Like being Black was a bad thing. Mom also talked about some of her own family who were super dark and how she never would have married anyone darker than she.
The love birds finally stopped kissing and skipped away, hand in hand. The organ music from the carousel lured Michael up the hill and Mom gave chase, dragging Josie behind like a rag doll.
Surrounded by bodies glistening in the sun, I sniffed incense mixed with BO and then I whiffed the stuff that lingered in the garage after Dad had been in there working on his motorcycle awhile. With Mom out of the picture, Dad crouched down, cupping his hand to take a puff of a cigarette some guy had offered him. I may have been sheltered, but I knew it was marijuana.Dad pulled out his wallet and I panicked hoping Mom wouldn’t witness this transaction, too, or there’d be hell to pay, and we were already in debt up to our ears.

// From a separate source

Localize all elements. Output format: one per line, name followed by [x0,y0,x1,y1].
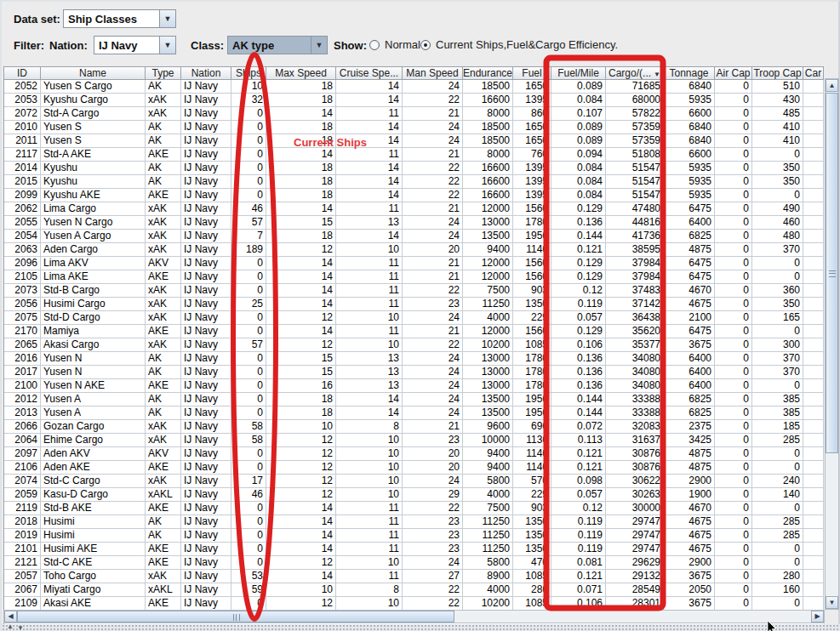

My pulse quickened, fluttering in my throat until, in an accent not my own, the voice I wished I’d never been born with; the voice echoing the sound of scratching, splashing, and stomping in the hallway of my cochlea, now yelled, “Charley!” —a grey-purple light pulsing all around me.
Dad shot up, glaring at me. “What the hell, Phoebe! Mind your own goddamn business.”
“My family is my business, Charley,” Grandma Phoebe said, and I squeezed my throat, running my hand up to cover my mouth. She’d been silent all morning especially while I sat in church. “How can you bring the children here amongst these heathens?”
Dad lunged for me. “Shut the fuck up, Phoebe.”
I backed away, clamping my mouth shut, because even though Grandma Phoebe was more scared of my father than I was, she needed control and wasn’t afraid of getting in the last word, especially when she could use my body as a shield.
I ran up the hill to catch up to the others and then after the little ones took a few spins around the carousel, we walked back through the park. Balloons and bubbles floated in the air and girls wore flowers in their hair. A kaleidoscope of color—a sign Grandma also dug the music—pulsated to the beat of the intoxicating music as people in psychedelic body paint danced, swaying and bouncing to the beat of bongos and tambourines. Young painted people pirouetted around us handing out jellybeans that Mom quickly confiscated. Someone handed me a daisy and Baby Josie a balloon. Michael gave chase again when someone blew bubbles.